Nitric oxide mediates metabolic functions in the bivalve Arctica islandica under hypoxia.

The free radical nitric oxide (NO) is a powerful metabolic regulator in vertebrates and invertebrates. At cellular concentrations in the nanomolar range, and simultaneously reduced internal oxygen partial pressures (pO2), NO completely inhibits cytochrome-c-oxidase (CytOx) activity and hence mitochondrial- and whole-tissue respiration. The infaunal clam Arctica islandica regulates pO2 of hemolymph and mantle cavity water to mean values of <5 kPa, even in a completely oxygen-saturated environment of 21 kPa. These low internal pO2 values support a longer NO lifespan and NO accumulation in the body fluids and can thus trigger a depression of metabolic rate in the clams.
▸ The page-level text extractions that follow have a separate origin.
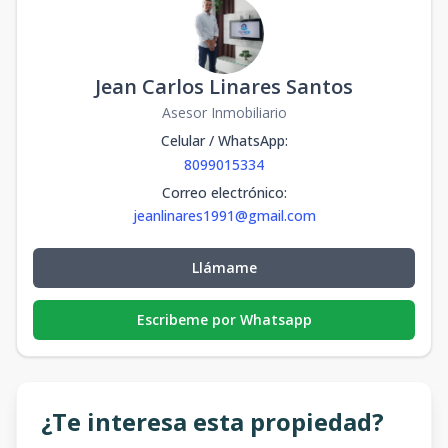
Jean Carlos Linares Santos
Asesor Inmobiliario
Celular / WhatsApp
:
8099015334
Correo electrónico
:
jeanlinares1991@gmail.com
Llámame
Escribeme por Whatsapp
¿Te interesa esta propiedad?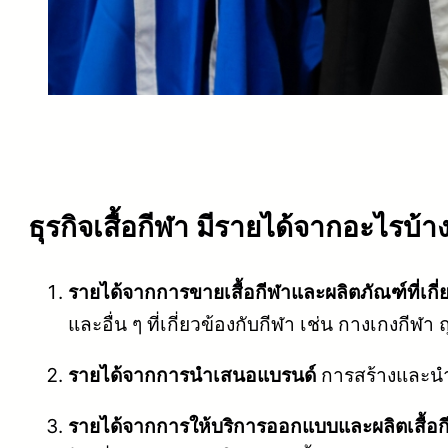
ธุรกิจเสื้อกีฬา มีรายได้จากอะไรบ้า
รายได้จากการขายเสื้อกีฬาและผลิตภัณฑ์ที่เกี่
และอื่น ๆ ที่เกี่ยวข้องกับกีฬา เช่น กางเกงกีฬา 
รายได้จากการนำเสนอแบรนด์
การสร้างและนำเ
รายได้จากการให้บริการออกแบบและผลิตเสื้อกี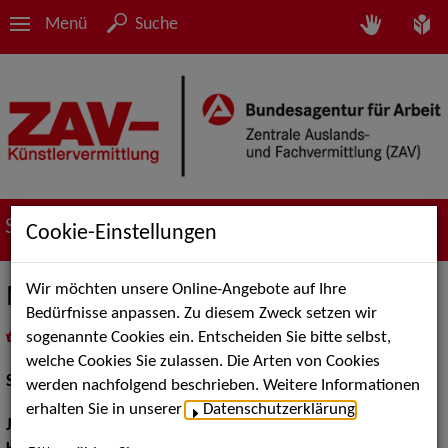
Menü
Suche
Suche nach Künstler*innen
Cookie-Einstellungen
Wir möchten unsere Online-Angebote auf Ihre
Maria Möbius
Bedürfnisse anpassen. Zu diesem Zweck setzen wir
sogenannte Cookies ein. Entscheiden Sie bitte selbst,
in
Meine Merkliste
legen
als PDF speichern
welche Cookies Sie zulassen. Die Arten von Cookies
Schauspiel:
Film und TV
werden nachfolgend beschrieben. Weitere Informationen
erhalten Sie in unserer
Datenschutzerklärung
.
Jahrgang:
1990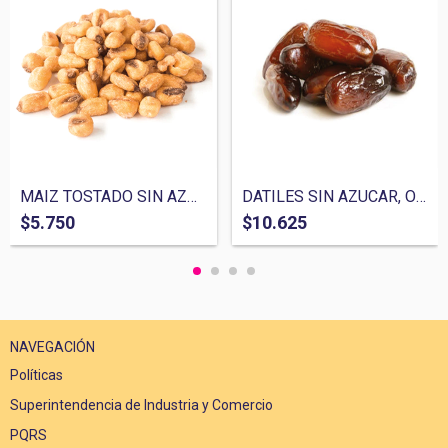
MAIZ TOSTADO SIN AZUCAR, ORGANICOS, 100%...
DATILES SIN AZUCAR, ORGANICOS, 100% NATU...
$5.750
$10.625
NAVEGACIÓN
Políticas
Superintendencia de Industria y Comercio
PQRS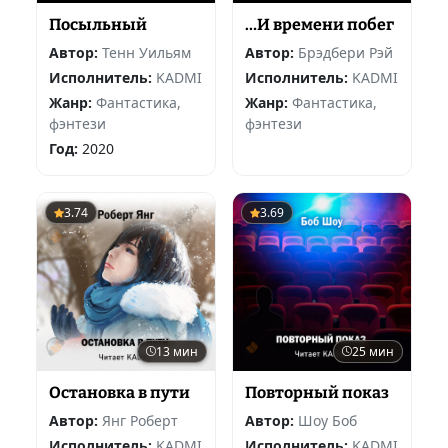
Посыльный
…И времени побег
Автор:
Тенн Уильям
Автор:
Брэдбери Рэй
Исполнитель:
KADMI
Исполнитель:
KADMI
Жанр:
Фантастика,
Жанр:
Фантастика,
фэнтези
фэнтези
Год:
2020
3.74
3.69
13 мин
25 мин
Остановка в пути
Повторный показ
Автор:
Янг Роберт
Автор:
Шоу Боб
Исполнитель:
KADMI
Исполнитель:
KADMI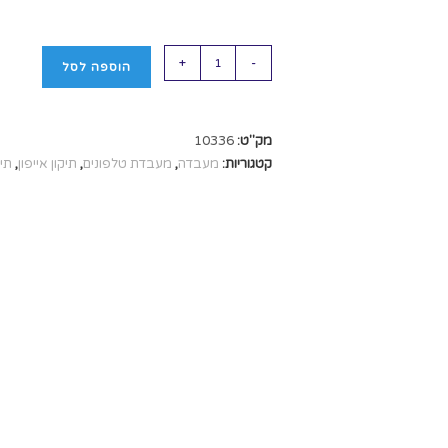
+
-
הוספה לסל
מק"ט:
10336
קטגוריות:
מעבדה
,
מעבדת טלפונים
,
תיקון אייפון
,
תיק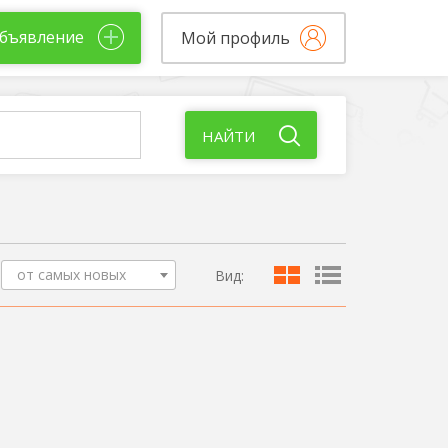
бъявление
Мой профиль
НАЙТИ
от самых новых
Вид:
Measurable amounts of NO formation were detected in hemocyte cells (~110 pmol NO 100-1 hemocytes h-1 at 6 kPa), which was not prevented in the presence of the NO synthase inhibitor L-NAME, and in the gill filaments of A. islandica. Adding a NO donor to intact gills and tissue homogenate significantly inhibited gill respiration and CytOx activity below 10 kPa. Meanwhile, the addition of the NO-oxidation product nitrite did not affect metabolic rates. The high nitrite levels found in the hemolymph of experimental mussels under anoxia do not indicate cellular NO production, but could be an indication of nitrate reduction by facultative anaerobic bacteria associated with tissue and/or hemolymph biofilms. Our results suggest that NO plays an important role in the initiation of metabolic depression during self-induced burrowing and shell closure of A. islandica. Furthermore, NO appears to reduce mitochondrial oxygen radical formation during surfacing and cellular reoxygenation after prolonged periods of hypoxia and anoxia.